How to complete this task: Hand back the entries exactly as written, minus every picture.
----- Listed entries -----
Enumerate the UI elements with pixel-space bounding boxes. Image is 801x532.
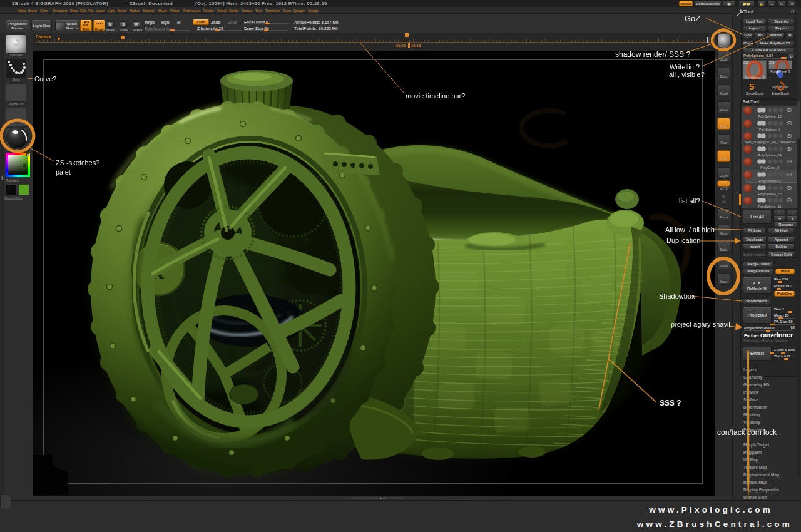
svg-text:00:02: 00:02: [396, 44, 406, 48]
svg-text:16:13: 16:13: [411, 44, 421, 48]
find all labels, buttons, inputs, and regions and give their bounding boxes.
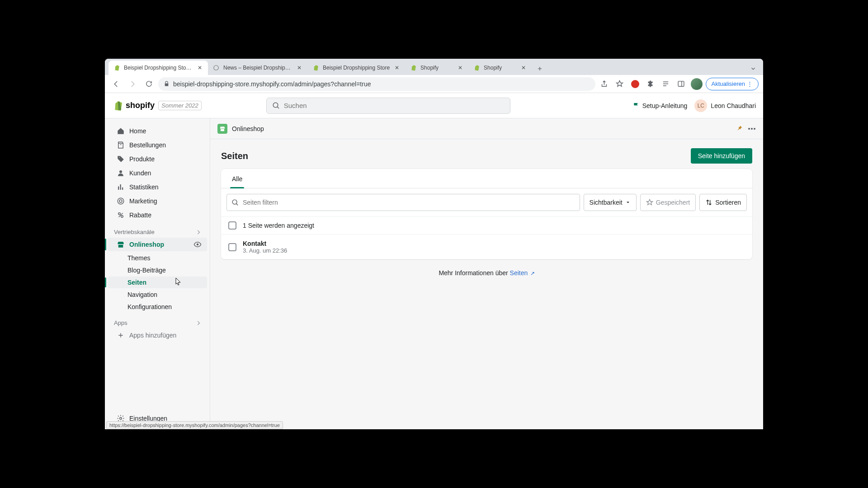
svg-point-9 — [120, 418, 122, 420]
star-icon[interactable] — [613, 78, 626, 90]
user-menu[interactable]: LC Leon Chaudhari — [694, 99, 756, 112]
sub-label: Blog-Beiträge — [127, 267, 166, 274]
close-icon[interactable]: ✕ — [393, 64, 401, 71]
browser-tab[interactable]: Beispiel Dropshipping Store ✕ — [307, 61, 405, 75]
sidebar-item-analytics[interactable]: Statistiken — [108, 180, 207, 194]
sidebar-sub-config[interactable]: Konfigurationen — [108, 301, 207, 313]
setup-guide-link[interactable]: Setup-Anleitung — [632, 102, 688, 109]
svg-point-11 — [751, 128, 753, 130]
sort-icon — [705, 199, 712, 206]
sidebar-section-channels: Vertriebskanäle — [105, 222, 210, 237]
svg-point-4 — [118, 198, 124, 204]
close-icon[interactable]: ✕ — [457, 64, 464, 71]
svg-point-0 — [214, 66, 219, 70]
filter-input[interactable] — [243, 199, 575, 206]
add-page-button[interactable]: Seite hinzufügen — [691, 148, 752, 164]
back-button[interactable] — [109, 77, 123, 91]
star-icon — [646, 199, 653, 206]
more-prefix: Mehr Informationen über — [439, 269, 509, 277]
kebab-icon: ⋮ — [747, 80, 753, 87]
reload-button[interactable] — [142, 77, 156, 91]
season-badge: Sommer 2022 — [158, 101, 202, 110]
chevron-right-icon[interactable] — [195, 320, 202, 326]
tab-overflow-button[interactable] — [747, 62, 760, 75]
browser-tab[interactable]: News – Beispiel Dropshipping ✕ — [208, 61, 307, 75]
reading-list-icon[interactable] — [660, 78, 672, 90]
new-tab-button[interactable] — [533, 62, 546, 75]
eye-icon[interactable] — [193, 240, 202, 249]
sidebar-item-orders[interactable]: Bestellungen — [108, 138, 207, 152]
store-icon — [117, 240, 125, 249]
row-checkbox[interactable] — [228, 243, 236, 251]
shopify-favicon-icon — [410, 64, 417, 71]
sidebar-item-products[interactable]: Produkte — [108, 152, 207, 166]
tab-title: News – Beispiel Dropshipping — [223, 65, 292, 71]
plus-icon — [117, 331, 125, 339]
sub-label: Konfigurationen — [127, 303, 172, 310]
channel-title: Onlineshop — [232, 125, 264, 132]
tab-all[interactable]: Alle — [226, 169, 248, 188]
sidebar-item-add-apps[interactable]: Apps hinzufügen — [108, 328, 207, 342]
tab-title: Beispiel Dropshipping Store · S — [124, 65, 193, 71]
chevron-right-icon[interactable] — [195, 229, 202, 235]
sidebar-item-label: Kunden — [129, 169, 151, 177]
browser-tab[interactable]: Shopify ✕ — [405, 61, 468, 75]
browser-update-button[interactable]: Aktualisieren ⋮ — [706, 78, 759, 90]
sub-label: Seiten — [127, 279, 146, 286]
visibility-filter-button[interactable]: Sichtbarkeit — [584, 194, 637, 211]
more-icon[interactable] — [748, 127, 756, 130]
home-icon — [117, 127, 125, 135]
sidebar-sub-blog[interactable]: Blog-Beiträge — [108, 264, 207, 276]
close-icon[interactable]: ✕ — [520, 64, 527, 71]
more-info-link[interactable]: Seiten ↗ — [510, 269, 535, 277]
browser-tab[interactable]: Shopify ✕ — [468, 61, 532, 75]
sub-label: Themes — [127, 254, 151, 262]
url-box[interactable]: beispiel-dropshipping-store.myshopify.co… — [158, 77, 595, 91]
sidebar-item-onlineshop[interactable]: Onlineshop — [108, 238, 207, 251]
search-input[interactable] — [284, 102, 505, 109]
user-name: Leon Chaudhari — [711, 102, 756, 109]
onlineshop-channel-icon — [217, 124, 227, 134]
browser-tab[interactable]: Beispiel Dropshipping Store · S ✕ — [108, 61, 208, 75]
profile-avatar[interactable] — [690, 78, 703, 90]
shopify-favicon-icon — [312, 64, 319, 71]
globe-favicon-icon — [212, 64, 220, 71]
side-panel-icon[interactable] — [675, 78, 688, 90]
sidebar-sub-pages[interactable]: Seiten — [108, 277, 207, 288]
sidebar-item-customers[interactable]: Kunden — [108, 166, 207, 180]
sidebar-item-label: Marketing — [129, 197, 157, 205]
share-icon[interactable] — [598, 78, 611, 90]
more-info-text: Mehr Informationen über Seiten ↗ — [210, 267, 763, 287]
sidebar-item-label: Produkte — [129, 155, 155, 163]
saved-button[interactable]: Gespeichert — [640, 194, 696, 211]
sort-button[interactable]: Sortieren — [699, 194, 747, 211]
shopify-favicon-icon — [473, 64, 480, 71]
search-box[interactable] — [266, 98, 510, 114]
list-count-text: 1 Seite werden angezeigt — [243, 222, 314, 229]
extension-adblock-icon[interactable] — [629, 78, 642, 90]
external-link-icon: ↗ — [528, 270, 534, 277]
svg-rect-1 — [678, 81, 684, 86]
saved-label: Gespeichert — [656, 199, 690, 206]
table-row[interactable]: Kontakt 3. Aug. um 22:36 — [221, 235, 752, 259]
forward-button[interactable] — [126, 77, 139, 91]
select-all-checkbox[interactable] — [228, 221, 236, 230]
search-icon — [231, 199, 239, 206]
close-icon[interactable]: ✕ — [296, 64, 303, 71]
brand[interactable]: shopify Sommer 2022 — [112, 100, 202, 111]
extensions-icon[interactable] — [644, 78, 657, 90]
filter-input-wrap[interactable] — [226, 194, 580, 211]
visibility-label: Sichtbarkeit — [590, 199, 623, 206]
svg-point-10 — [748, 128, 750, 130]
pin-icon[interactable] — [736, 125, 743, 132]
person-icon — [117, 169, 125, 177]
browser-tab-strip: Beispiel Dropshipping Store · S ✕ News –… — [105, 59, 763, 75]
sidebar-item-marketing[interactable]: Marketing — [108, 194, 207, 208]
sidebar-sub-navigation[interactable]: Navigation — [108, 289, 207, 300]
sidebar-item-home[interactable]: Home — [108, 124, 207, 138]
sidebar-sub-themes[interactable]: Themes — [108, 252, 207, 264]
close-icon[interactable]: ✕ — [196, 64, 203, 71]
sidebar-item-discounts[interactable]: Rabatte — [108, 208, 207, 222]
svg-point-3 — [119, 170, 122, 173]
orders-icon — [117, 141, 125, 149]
-----
Task answer:
Enumerate the UI elements with pixel-space bounding boxes. Image is 801x532.
svg-text:00:02: 00:02: [396, 44, 406, 48]
svg-text:16:13: 16:13: [411, 44, 421, 48]
find all labels, buttons, inputs, and regions and give their bounding boxes.
svg-point-9 — [120, 418, 122, 420]
star-icon[interactable] — [613, 78, 626, 90]
user-menu[interactable]: LC Leon Chaudhari — [694, 99, 756, 112]
sub-label: Blog-Beiträge — [127, 267, 166, 274]
close-icon[interactable]: ✕ — [393, 64, 401, 71]
browser-tab[interactable]: Beispiel Dropshipping Store ✕ — [307, 61, 405, 75]
sidebar-item-analytics[interactable]: Statistiken — [108, 180, 207, 194]
sidebar-sub-config[interactable]: Konfigurationen — [108, 301, 207, 313]
setup-guide-link[interactable]: Setup-Anleitung — [632, 102, 688, 109]
svg-point-11 — [751, 128, 753, 130]
sort-icon — [705, 199, 712, 206]
sidebar-section-channels: Vertriebskanäle — [105, 222, 210, 237]
svg-point-4 — [118, 198, 124, 204]
close-icon[interactable]: ✕ — [457, 64, 464, 71]
svg-point-0 — [214, 66, 219, 70]
filter-input[interactable] — [243, 199, 575, 206]
add-page-button[interactable]: Seite hinzufügen — [691, 148, 752, 164]
back-button[interactable] — [109, 77, 123, 91]
star-icon — [646, 199, 653, 206]
more-prefix: Mehr Informationen über — [439, 269, 509, 277]
kebab-icon: ⋮ — [747, 80, 753, 87]
reload-button[interactable] — [142, 77, 156, 91]
season-badge: Sommer 2022 — [158, 101, 202, 110]
chevron-right-icon[interactable] — [195, 320, 202, 326]
tab-overflow-button[interactable] — [747, 62, 760, 75]
browser-tab[interactable]: News – Beispiel Dropshipping ✕ — [208, 61, 307, 75]
reading-list-icon[interactable] — [660, 78, 672, 90]
new-tab-button[interactable] — [533, 62, 546, 75]
eye-icon[interactable] — [193, 240, 202, 249]
sidebar-item-orders[interactable]: Bestellungen — [108, 138, 207, 152]
store-icon — [117, 240, 125, 249]
row-checkbox[interactable] — [228, 243, 236, 251]
shopify-favicon-icon — [410, 64, 417, 71]
sidebar-item-products[interactable]: Produkte — [108, 152, 207, 166]
tab-title: News – Beispiel Dropshipping — [223, 65, 292, 71]
plus-icon — [117, 331, 125, 339]
sub-label: Konfigurationen — [127, 303, 172, 310]
channel-title: Onlineshop — [232, 125, 264, 132]
tab-all[interactable]: Alle — [226, 169, 248, 188]
sidebar-item-add-apps[interactable]: Apps hinzufügen — [108, 328, 207, 342]
tab-title: Beispiel Dropshipping Store · S — [124, 65, 193, 71]
chevron-right-icon[interactable] — [195, 229, 202, 235]
sidebar-item-label: Kunden — [129, 169, 151, 177]
browser-tab[interactable]: Shopify ✕ — [405, 61, 468, 75]
browser-update-button[interactable]: Aktualisieren ⋮ — [706, 78, 759, 90]
sub-label: Seiten — [127, 279, 146, 286]
visibility-filter-button[interactable]: Sichtbarkeit — [584, 194, 637, 211]
more-icon[interactable] — [748, 127, 756, 130]
home-icon — [117, 127, 125, 135]
sidebar-sub-blog[interactable]: Blog-Beiträge — [108, 264, 207, 276]
close-icon[interactable]: ✕ — [520, 64, 527, 71]
more-info-link[interactable]: Seiten ↗ — [510, 269, 535, 277]
browser-tab[interactable]: Shopify ✕ — [468, 61, 532, 75]
sub-label: Themes — [127, 254, 151, 262]
url-box[interactable]: beispiel-dropshipping-store.myshopify.co… — [158, 77, 595, 91]
sidebar-item-onlineshop[interactable]: Onlineshop — [108, 238, 207, 251]
search-input[interactable] — [284, 102, 505, 109]
user-name: Leon Chaudhari — [711, 102, 756, 109]
onlineshop-channel-icon — [217, 124, 227, 134]
browser-tab[interactable]: Beispiel Dropshipping Store · S ✕ — [108, 61, 208, 75]
profile-avatar[interactable] — [690, 78, 703, 90]
shopify-favicon-icon — [312, 64, 319, 71]
globe-favicon-icon — [212, 64, 220, 71]
side-panel-icon[interactable] — [675, 78, 688, 90]
sidebar-sub-pages[interactable]: Seiten — [108, 277, 207, 288]
sidebar-item-customers[interactable]: Kunden — [108, 166, 207, 180]
sidebar-item-label: Marketing — [129, 197, 157, 205]
share-icon[interactable] — [598, 78, 611, 90]
more-info-text: Mehr Informationen über Seiten ↗ — [210, 267, 763, 287]
sidebar-item-label: Produkte — [129, 155, 155, 163]
saved-button[interactable]: Gespeichert — [640, 194, 696, 211]
sort-button[interactable]: Sortieren — [699, 194, 747, 211]
shopify-favicon-icon — [473, 64, 480, 71]
search-box[interactable] — [266, 98, 510, 114]
list-count-text: 1 Seite werden angezeigt — [243, 222, 314, 229]
extension-adblock-icon[interactable] — [629, 78, 642, 90]
external-link-icon: ↗ — [528, 270, 534, 277]
svg-rect-1 — [678, 81, 684, 86]
saved-label: Gespeichert — [656, 199, 690, 206]
table-row[interactable]: Kontakt 3. Aug. um 22:36 — [221, 235, 752, 259]
forward-button[interactable] — [126, 77, 139, 91]
select-all-checkbox[interactable] — [228, 221, 236, 230]
search-icon — [231, 199, 239, 206]
close-icon[interactable]: ✕ — [296, 64, 303, 71]
brand[interactable]: shopify Sommer 2022 — [112, 100, 202, 111]
extensions-icon[interactable] — [644, 78, 657, 90]
filter-input-wrap[interactable] — [226, 194, 580, 211]
visibility-label: Sichtbarkeit — [590, 199, 623, 206]
svg-point-10 — [748, 128, 750, 130]
pin-icon[interactable] — [736, 125, 743, 132]
person-icon — [117, 169, 125, 177]
browser-tab-strip: Beispiel Dropshipping Store · S ✕ News –… — [105, 59, 763, 75]
sidebar-item-marketing[interactable]: Marketing — [108, 194, 207, 208]
sidebar-sub-navigation[interactable]: Navigation — [108, 289, 207, 300]
sidebar-item-home[interactable]: Home — [108, 124, 207, 138]
sidebar-sub-themes[interactable]: Themes — [108, 252, 207, 264]
close-icon[interactable]: ✕ — [196, 64, 203, 71]
sidebar-item-discounts[interactable]: Rabatte — [108, 208, 207, 222]
svg-point-3 — [119, 170, 122, 173]
orders-icon — [117, 141, 125, 149]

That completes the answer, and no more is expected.